Dati pesanti che rischiano di peggiorare nei prossimi mesi qualora non dovessero essere prese misure ad hoc con la collaborazione di istituzioni e privati investitori. «Un altro terzo delle attività deciderà di chiudere entro la fine del 2021, quindi rimarrà ben poco dell'offerta turistica locale come la conosciamo oggi», sottolinea ancora Stroveglia. Cosa si potrà fare e cosa accadrà per l'economia turistica locale? «Nell'indotto del turismo locale, in base ai dati in nostro possesso, si perderanno, soprattutto tra i lavoratori stagionali, dai 300 ai 350 posti di lavoro. Numeri spaventosi per il nostro territorio», sottolinea ancora il direttore del tour operator pennese.
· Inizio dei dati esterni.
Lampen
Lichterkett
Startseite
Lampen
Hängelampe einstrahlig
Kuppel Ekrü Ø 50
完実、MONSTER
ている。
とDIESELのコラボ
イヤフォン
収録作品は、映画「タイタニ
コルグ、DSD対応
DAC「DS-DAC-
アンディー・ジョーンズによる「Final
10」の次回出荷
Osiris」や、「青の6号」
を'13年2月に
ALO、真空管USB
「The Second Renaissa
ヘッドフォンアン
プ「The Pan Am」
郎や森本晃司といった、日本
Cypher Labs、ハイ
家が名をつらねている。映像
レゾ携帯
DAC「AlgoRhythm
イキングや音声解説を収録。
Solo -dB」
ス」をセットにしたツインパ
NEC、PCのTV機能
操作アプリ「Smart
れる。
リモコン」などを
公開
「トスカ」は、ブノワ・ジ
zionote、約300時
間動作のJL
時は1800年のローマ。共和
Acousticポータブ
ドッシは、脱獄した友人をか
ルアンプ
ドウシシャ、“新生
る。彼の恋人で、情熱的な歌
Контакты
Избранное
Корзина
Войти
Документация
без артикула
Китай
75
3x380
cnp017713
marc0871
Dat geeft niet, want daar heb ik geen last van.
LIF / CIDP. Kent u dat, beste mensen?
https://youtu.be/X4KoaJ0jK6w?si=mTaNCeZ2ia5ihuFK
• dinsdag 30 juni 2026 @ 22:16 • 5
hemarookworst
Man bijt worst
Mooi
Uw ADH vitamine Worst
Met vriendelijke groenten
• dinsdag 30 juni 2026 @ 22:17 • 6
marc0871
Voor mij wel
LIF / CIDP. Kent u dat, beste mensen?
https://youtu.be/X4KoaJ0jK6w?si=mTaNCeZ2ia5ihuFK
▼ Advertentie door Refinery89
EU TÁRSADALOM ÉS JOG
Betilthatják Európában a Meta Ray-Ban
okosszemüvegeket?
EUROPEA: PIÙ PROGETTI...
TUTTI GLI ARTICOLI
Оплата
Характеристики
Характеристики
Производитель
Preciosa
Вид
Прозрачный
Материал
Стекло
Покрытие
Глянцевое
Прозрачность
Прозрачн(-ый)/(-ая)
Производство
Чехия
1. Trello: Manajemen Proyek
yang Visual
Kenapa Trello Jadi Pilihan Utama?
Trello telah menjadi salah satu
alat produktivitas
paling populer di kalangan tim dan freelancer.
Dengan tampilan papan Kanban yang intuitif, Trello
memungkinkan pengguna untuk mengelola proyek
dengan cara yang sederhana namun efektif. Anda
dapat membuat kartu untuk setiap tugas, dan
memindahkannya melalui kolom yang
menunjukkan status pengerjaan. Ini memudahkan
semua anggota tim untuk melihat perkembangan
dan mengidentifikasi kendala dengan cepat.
I dati sono stati presi in esame analizzando le situazioni di tutti i comuni del territorio dell'alta vallata del Tavo: da Loreto Aprutino fino a Villa Celiera. Tra Farindola, Penne, Loreto Aprutino, Montebello di Bertona, Villa Celiera, Civitella Casanova, l’area dell'alta vestina contava 57 strutture ricettive per 797 posti letto complessivi: due alberghi a 4 stelle, due alberghi a 3 stelle, un albergo a 2 stelle, un albergo a una stella. A completare l’offerta turistica, 7 alloggi gestiti in forma imprenditoriale, 25 agriturismi, 3 ostelli, 14 b&b e 2 rifugi. «Alla crisi degli albergatori va ad aggiungersi quella di ristoratori e di tutti gli altri operatori legati al settore turismo. Le associazioni e le attività sportive, ad esempio, che per anni hanno organizzato sagre, feste e concerti adesso sono state azzerate. Un fattore positivo è il processo di digitalizzazione che quasi tutte le imprese del settore turismo hanno intrapreso durante questa emergenza. Sono tre», continua Stroveglia, «gli aspetti sui quali si dovrà insistere per rilanciare il turismo locale: mobilità lenta (muoversi tra le nostre bellezze evitando di utilizzare i mezzi a motore), istruzione (intesa come formazione anche degli operatori, non solo come sviluppo scolastico), e qualità della vita (mangiar sano, aria pulita, paesaggi, prodotti biologici). Quest'ultimo aspetto è un fattore che va assolutamente considerato. L'avvistamento dell'orso bruno nel comprensorio del Voltigno è la testimonianza che viviamo ancora in un territorio incontaminato, dove la natura regna ancora sovrana fortunatamente. Occorrono misure di sostegno come il ricorso al “fondo perduto” e al “conto interesse” che permetteranno alle aziende di recuperare liquidità, investire, e sopportare le spese da sostenere pur non essendo operativi al 100%. Non sono chiare le procedure di apertura, ed è per questo che molte attività hanno deciso di chiudere», conclude Stroveglia.